In the entries below, find the line with "KOPPELINGEN & EXTRAS" and the line with "Station voor Home Gym"; copy them and every line between them exactly, but not the pictures.

Collected data
-=-=-=-=-

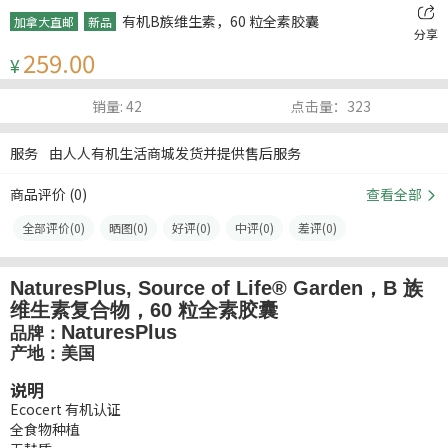
有机B族维生素，60 粒全素胶囊
加拿大直邮
新品
分享
259.00
¥
销量: 42
点击量：323
服务
由人人有机生活商城发货并提供售后服务
商品评价 (
0
)
查看全部
全部评价(
0
)
晒图(
0
)
好评(
0
)
中评(
0
)
差评(
0
)
NaturesPlus, Source of Life® Garden，B 族
维生素复合物，60 粒全素胶囊
NaturesPlus
品牌：
产地：美国
说明
Ecocert 有机认证
全食物种植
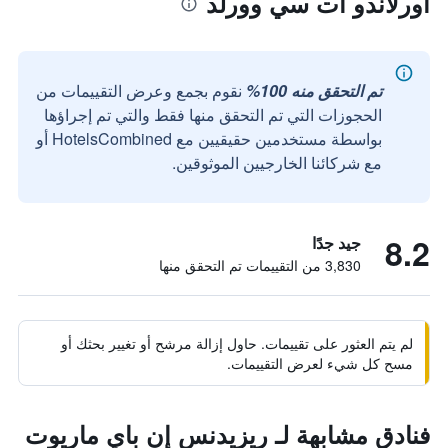
أورلاندو أت سي وورلد
تم التحقق منه 100%
نقوم بجمع وعرض التقييمات من
الحجوزات التي تم التحقق منها فقط والتي تم إجراؤها
بواسطة مستخدمين حقيقيين مع HotelsCombined أو
مع شركائنا الخارجيين الموثوقين.
8.2
جيد جدًا
3,830 من التقييمات تم التحقق منها
لم يتم العثور على تقييمات. حاول إزالة مرشح أو تغيير بحثك أو
مسح كل شيء لعرض التقييمات.
فنادق مشابهة لـ ريزيدنس إن باي ماريوت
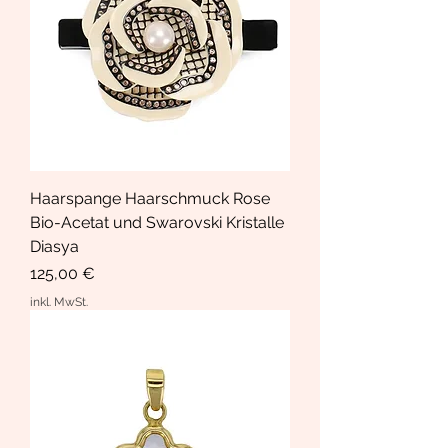
Haarspange Haarschmuck Rose
Bio-Acetat und Swarovski Kristalle
Diasya
Preis
125,00 €
inkl. MwSt.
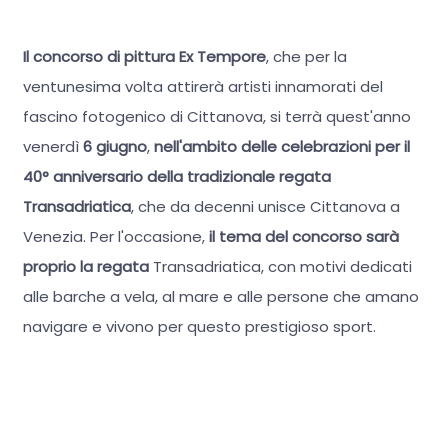
Il concorso di pittura Ex Tempore
, che per la
ventunesima volta attirerà artisti innamorati del
fascino fotogenico di Cittanova, si terrà quest'anno
venerdì
6 giugno
,
nell'ambito delle celebrazioni per il
40° anniversario della tradizionale regata
Transadriatica
, che da decenni unisce Cittanova a
Venezia. Per l'occasione,
il tema del concorso sarà
proprio la regata
Transadriatica, con motivi dedicati
alle barche a vela, al mare e alle persone che amano
navigare e vivono per questo prestigioso sport.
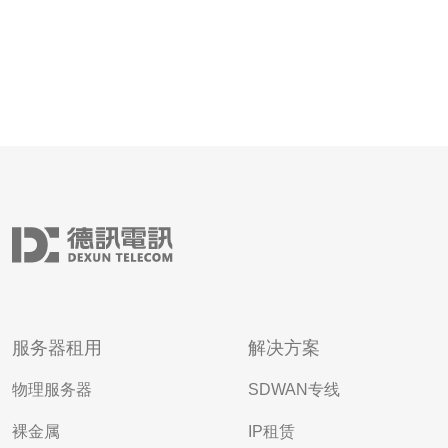
服务器租用
解决方案
物理服务器
SDWAN专线
裸金属
IP租赁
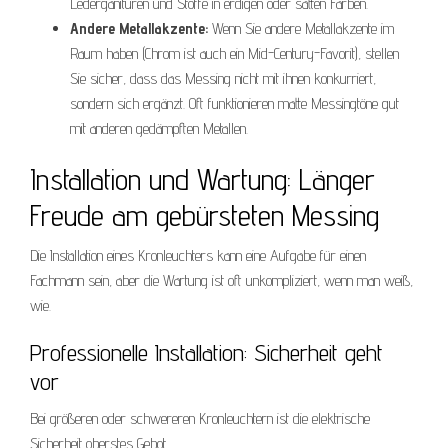
Lederganituren und Stoffe in erdigen oder satten Farben.
Andere Metallakzente:
Wenn Sie andere Metallakzente im
Raum haben (Chrom ist auch ein Mid-Century-Favorit), stellen
Sie sicher, dass das Messing nicht mit ihnen konkurriert,
sondern sich ergänzt. Oft funktionieren matte Messingtöne gut
mit anderen gedämpften Metallen.
Installation und Wartung: Länger
Freude am gebürsteten Messing
Die Installation eines Kronleuchters kann eine Aufgabe für einen
Fachmann sein, aber die Wartung ist oft unkompliziert, wenn man weiß,
wie.
Professionelle Installation: Sicherheit geht
vor
Bei größeren oder schwereren Kronleuchtern ist die elektrische
Sicherheit oberstes Gebot.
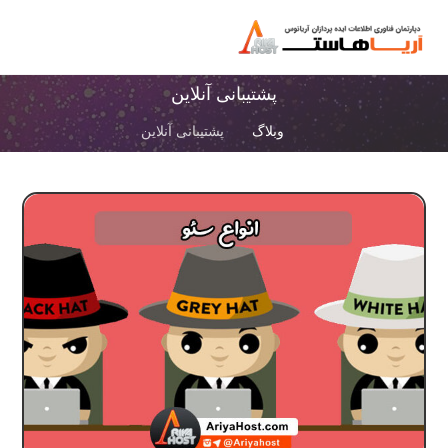
پشتیبانی آنلاین
وبلاگ
پشتیبانی آنلاین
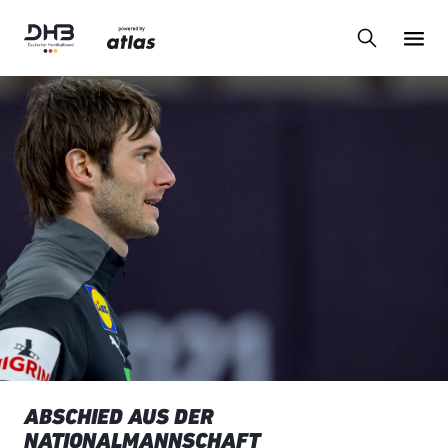
ABSCHIED AUS DER
NATIONALMANNSCHAFT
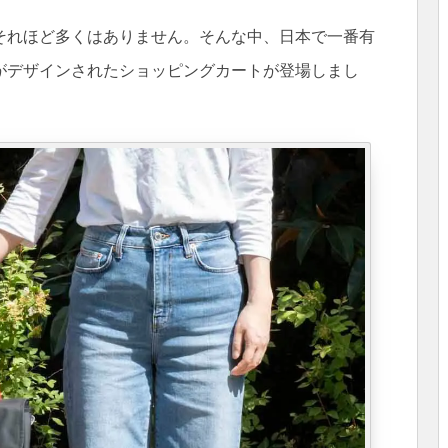
それほど多くはありません。そんな中、日本で一番有
がデザインされたショッピングカートが登場しまし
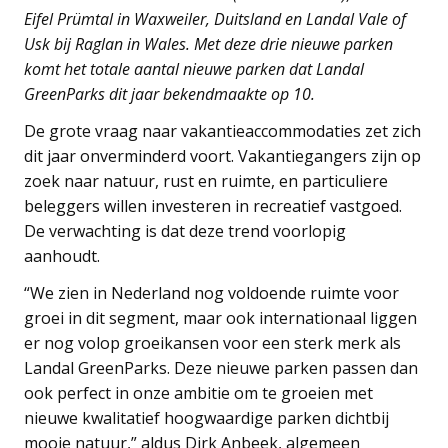
Eifel Prümtal in Waxweiler, Duitsland en Landal Vale of
Usk bij Raglan in Wales. Met deze drie nieuwe parken
komt het totale aantal nieuwe parken dat Landal
GreenParks dit jaar bekendmaakte op 10.
De grote vraag naar vakantieaccommodaties zet zich
dit jaar onverminderd voort. Vakantiegangers zijn op
zoek naar natuur, rust en ruimte, en particuliere
beleggers willen investeren in recreatief vastgoed.
De verwachting is dat deze trend voorlopig
aanhoudt.
“We zien in Nederland nog voldoende ruimte voor
groei in dit segment, maar ook internationaal liggen
er nog volop groeikansen voor een sterk merk als
Landal GreenParks. Deze nieuwe parken passen dan
ook perfect in onze ambitie om te groeien met
nieuwe kwalitatief hoogwaardige parken dichtbij
mooie natuur,” aldus Dirk Anbeek, algemeen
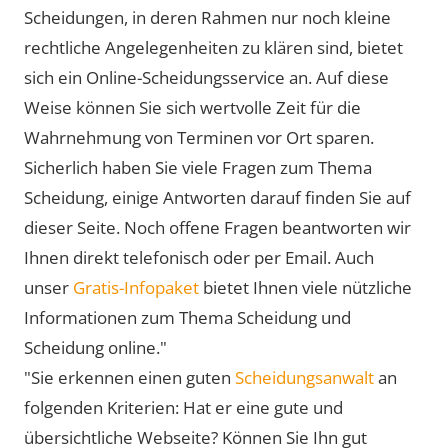
Scheidungen, in deren Rahmen nur noch kleine
rechtliche Angelegenheiten zu klären sind, bietet
sich ein Online-Scheidungsservice an. Auf diese
Weise können Sie sich wertvolle Zeit für die
Wahrnehmung von Terminen vor Ort sparen.
Sicherlich haben Sie viele Fragen zum Thema
Scheidung, einige Antworten darauf finden Sie auf
dieser Seite. Noch offene Fragen beantworten wir
Ihnen direkt telefonisch oder per Email. Auch
unser
Gratis-Infopaket
bietet Ihnen viele nützliche
Informationen zum Thema Scheidung und
Scheidung online."
"Sie erkennen einen guten
Scheidungsanwalt
an
folgenden Kriterien: Hat er eine gute und
übersichtliche Webseite? Können Sie Ihn gut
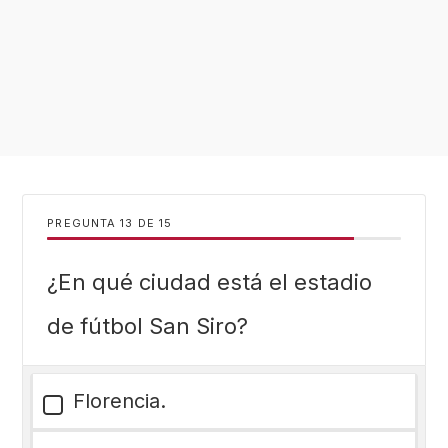
PREGUNTA
DE
15
¿En qué ciudad está el estadio
de fútbol San Siro?
Florencia.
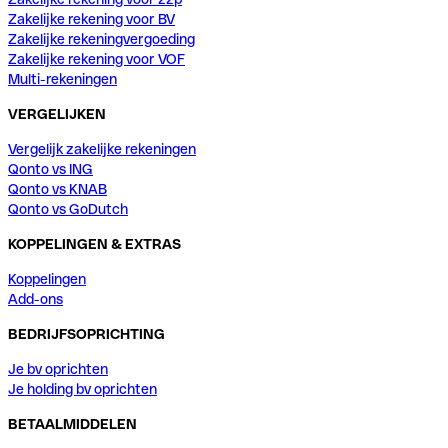
Zakelijke rekening voor BV
Zakelijke rekeningvergoeding
Zakelijke rekening voor VOF
Multi-rekeningen
VERGELIJKEN
Vergelijk zakelijke rekeningen
Qonto vs ING
Qonto vs KNAB
Qonto vs GoDutch
KOPPELINGEN & EXTRAS
Koppelingen
Add-ons
BEDRIJFSOPRICHTING
Je bv oprichten
Je holding bv oprichten
BETAALMIDDELEN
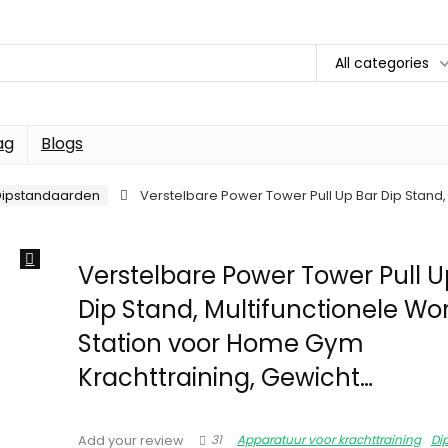
All categories
ag
Blogs
Dipstandaarden
Verstelbare Power Tower Pull Up Bar Dip Stand,
Verstelbare Power Tower Pull U
Dip Stand, Multifunctionele Wo
Station voor Home Gym
Krachttraining, Gewicht…
31
Apparatuur voor krachttraining
Di
Add your review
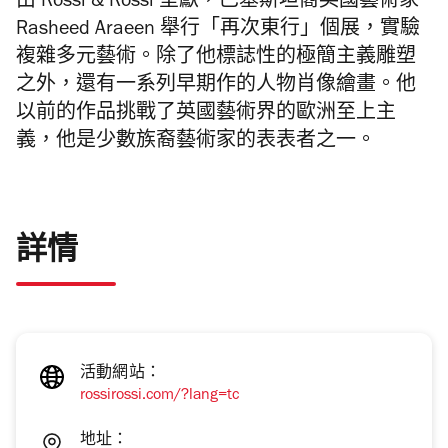
由 Rossi & Rossi 呈獻，巴基斯坦裔英國藝術家
Rasheed Araeen 舉行「再次東行」個展，實驗
複雜多元藝術。除了他標誌性的極簡主義雕塑
之外，還有一系列早期作的人物肖像繪畫。他
以前的作品挑戰了英國藝術界的歐洲至上主
義，他是少數族裔藝術家的表表者之一。
詳情
活動網站：
rossirossi.com/?lang=tc
地址：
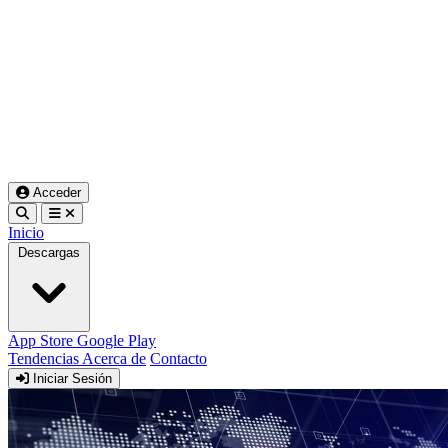
Acceder
Inicio
Descargas
App Store
Google Play
Tendencias
Acerca de
Contacto
Iniciar Sesión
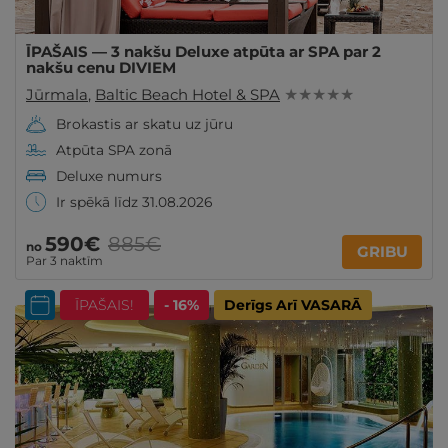
ĪPAŠAIS — 3 nakšu Deluxe atpūta ar SPA par 2
nakšu cenu DIVIEM
Jūrmala
,
Baltic Beach Hotel & SPA
★ ★ ★ ★ ★
Brokastis ar skatu uz jūru
Atpūta SPA zonā
Deluxe numurs
Ir spēkā līdz 31.08.2026
590€
885€
no
GRIBU
Par 3 naktīm
ĪPAŠAIS!
- 16%
Derīgs Arī VASARĀ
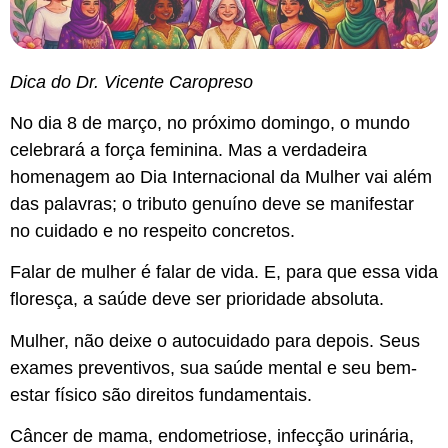
Dica do Dr. Vicente Caropreso
No dia 8 de março, no próximo domingo, o mundo
celebrará a força feminina. Mas a verdadeira
homenagem ao Dia Internacional da Mulher vai além
das palavras; o tributo genuíno deve se manifestar
no cuidado e no respeito concretos.
Falar de mulher é falar de vida. E, para que essa vida
floresça, a saúde deve ser prioridade absoluta.
Mulher, não deixe o autocuidado para depois. Seus
exames preventivos, sua saúde mental e seu bem-
estar físico são direitos fundamentais.
Câncer de mama, endometriose, infecção urinária,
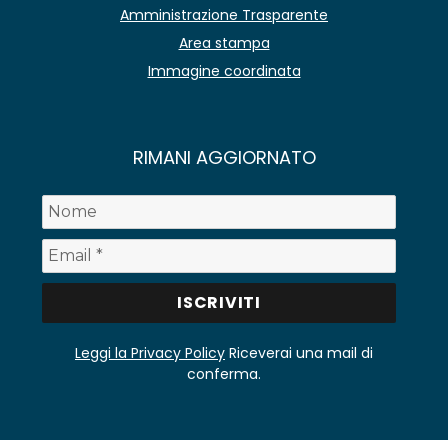
Amministrazione Trasparente
Area stampa
Immagine coordinata
RIMANI AGGIORNATO
Leggi la Privacy Policy
Riceverai una mail di
conferma.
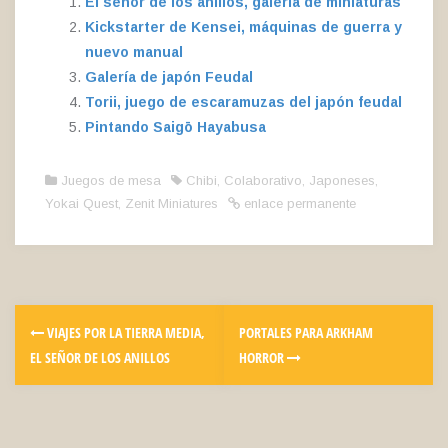
El señor de los anillos, galería de miniaturas
Kickstarter de Kensei, máquinas de guerra y
nuevo manual
Galería de japón Feudal
Torii, juego de escaramuzas del japón feudal
Pintando Saigō Hayabusa
Juegos de mesa
Chibi
,
Colaborativo
,
Japoneses
,
Yokai Quest
,
Zenit Miniatures
enlace permanente
VIAJES POR LA TIERRA MEDIA,
PORTALES PARA ARKHAM
EL SEÑOR DE LOS ANILLOS
HORROR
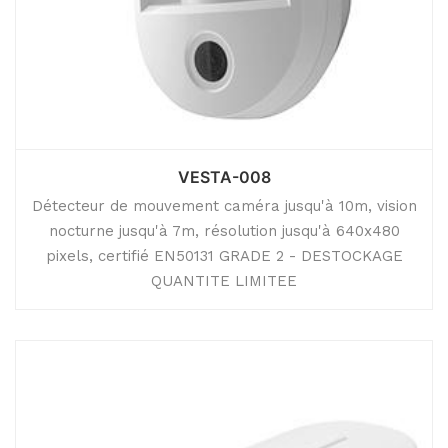
VESTA-008
Détecteur de mouvement caméra jusqu'à 10m, vision
nocturne jusqu'à 7m, résolution jusqu'à 640x480
pixels, certifié EN50131 GRADE 2 - DESTOCKAGE
QUANTITE LIMITEE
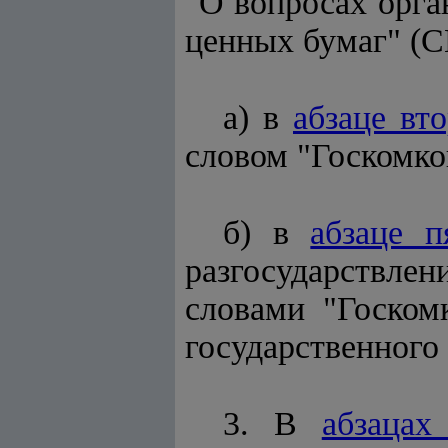
"О вопросах орга
ценных бумаг" (СП
а) в
абзаце вт
словом "Госкомко
б) в
абзаце п
разгосударствле
словами "Госком
государственного
3. В
абзацах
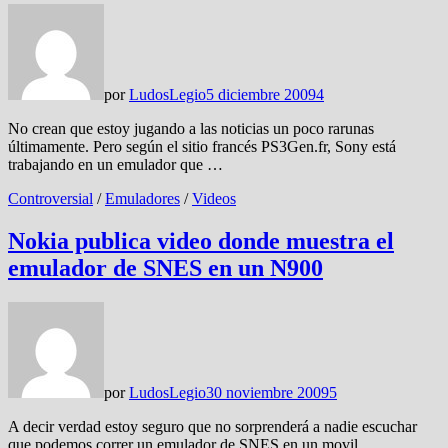
por
LudosLegio
5 diciembre 2009
4
No crean que estoy jugando a las noticias un poco rarunas
últimamente. Pero según el sitio francés PS3Gen.fr, Sony está
trabajando en un emulador que …
Controversial
/
Emuladores
/
Videos
Nokia publica video donde muestra el
emulador de SNES en un N900
por
LudosLegio
30 noviembre 2009
5
A decir verdad estoy seguro que no sorprenderá a nadie escuchar
que podemos correr un emulador de SNES en un movil.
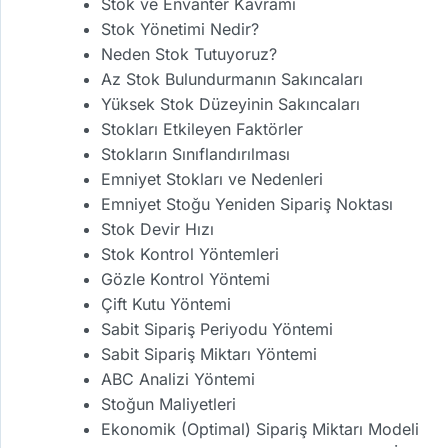
Stok ve Envanter Kavramı
Stok Yönetimi Nedir?
Neden Stok Tutuyoruz?
Az Stok Bulundurmanın Sakıncaları
Yüksek Stok Düzeyinin Sakıncaları
Stokları Etkileyen Faktörler
Stokların Sınıflandırılması
Emniyet Stokları ve Nedenleri
Emniyet Stoğu Yeniden Sipariş Noktası
Stok Devir Hızı
Stok Kontrol Yöntemleri
Gözle Kontrol Yöntemi
Çift Kutu Yöntemi
Sabit Sipariş Periyodu Yöntemi
Sabit Sipariş Miktarı Yöntemi
ABC Analizi Yöntemi
Stoğun Maliyetleri
Ekonomik (Optimal) Sipariş Miktarı Modeli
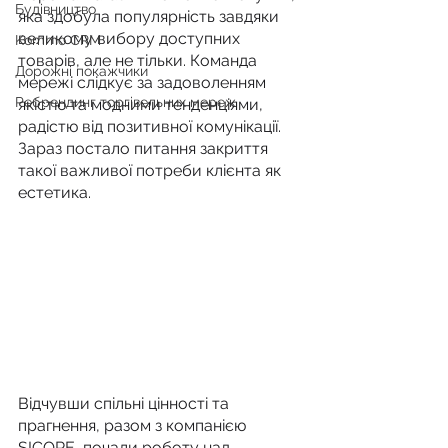
Будівництво
яка здобула популярність завдяки 
великому вибору доступних 
Kommo CRM
товарів, але не тільки. Команда 
Дорожні покажчики
мережі слідкує за задоволенням 
Ребрендинг торгівельних мереж
якістю та модними тенденціями, 
радістю від позитивної комунікації.
Зараз постало питання закриття 
такої важливої потреби клієнта як 
естетика. 
Відчувши спільні цінності та 
прагнення, разом з компанією 
SICORE, почали роботу над 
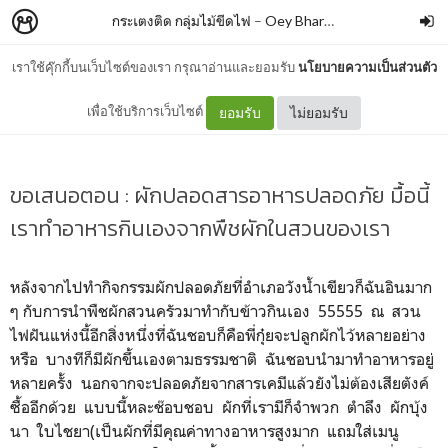
กระเตงติด กลุ่มไม้ขีดไฟ
–
Oey Bharada
เราใช้คุ๊กกี้บนเว็บไซต์ของเรา กรุณาอ่านและยอมรับ
นโยบายความเป็นส่วนตัว
พืชผักหลังบ้านเรา
เพื่อใช้บริการเว็บไซต์
ยอมรับ
ไม่ยอมรับ
ขอเสนอตอน : ผักปลอดสารอาหารปลอดภัย
มื้อนี้
เราทำอาหารกินเองจากพืชผักในสวนของเรา
หลังจากไปทำกิจกรรมผักปลอดภัยที่อำเภอวังน้ำเขียวก็ฉันอินมาก
ๆ กับการนำพืชผักสวนครัวมาทำกับข้าวกินเอง 55555 ณ สวน
ไฟฝันแห่งนี้อีกสิ่งหนึ่งที่ฉันชอบก็คือพี่กุ๋ยจะปลูกผักไว้หลายอย่าง
หรือ บางทีก็มีผักขึ้นเองตามธรรมชาติ ฉันชอบนำมาทำอาหารอยู่
หลายครั้ง นอกจากจะปลอดภัยจากสารเคมีแล้วยังไม่ต้องเสียตังค์
ซื้ออีกด้วย แบบนี้หละช๊อบชอบ ผักที่เรามีก็จำพวก ตำลึง ผักบุ้ง
นา ใบไชยา(เป็นผักที่มีคุณค่าทางอาหารสูงมาก แถมใส่เมนู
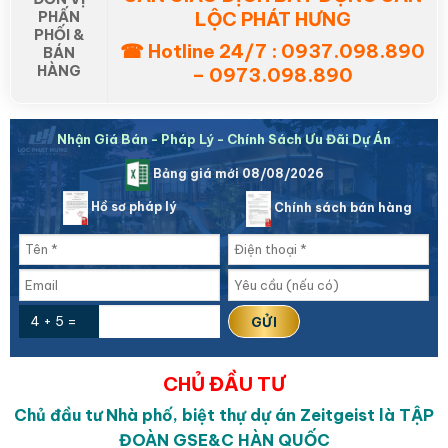
LỘC PHÁT HƯNG
PHẤN
PHỐI &
☎ Hotline 24/7 : 0937.098.890
BÁN
HÀNG
– 0973.098.890
Nhận Giá Bán - Pháp Lý - Chính Sách Ưu Đãi Dự Án
Bảng giá mới 08/08/2026
Hồ sơ pháp lý
Chính sách bán hàng
4 + 5 =
CHỦ ĐẦU TƯ
Chủ đầu tư Nhà phố, biệt thự dự án Zeitgeist là
TẬP
ĐOÀN GSE&C HÀN QUỐC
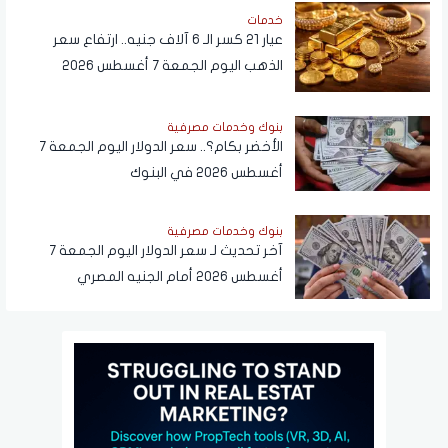
خدمات
عيار 21 كسر الـ 6 آلاف جنيه.. ارتفاع سعر
الذهب اليوم الجمعة 7 أغسطس 2026
بنوك وخدمات مصرفية
الأخضر بكام؟.. سعر الدولار اليوم الجمعة 7
أغسطس 2026 في البنوك
بنوك وخدمات مصرفية
آخر تحديث لـ سعر الدولار اليوم الجمعة 7
أغسطس 2026 أمام الجنيه المصري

-=-=-=-=-

▶ Solved problem:
KOPPELINGEN & EXTRAS
Koppelingen
Add-ons
BEDRIJFSOPRICHTING
Je bv oprichten
Je holding bv oprichten
BETAALMIDDELEN
All categories
ag
Blogs
Dipstandaarden
Verstelbare Power Tower Pull Up Bar Dip Stand,
Verstelbare Power Tower Pull U
Dip Stand, Multifunctionele Wo
Station voor Home Gym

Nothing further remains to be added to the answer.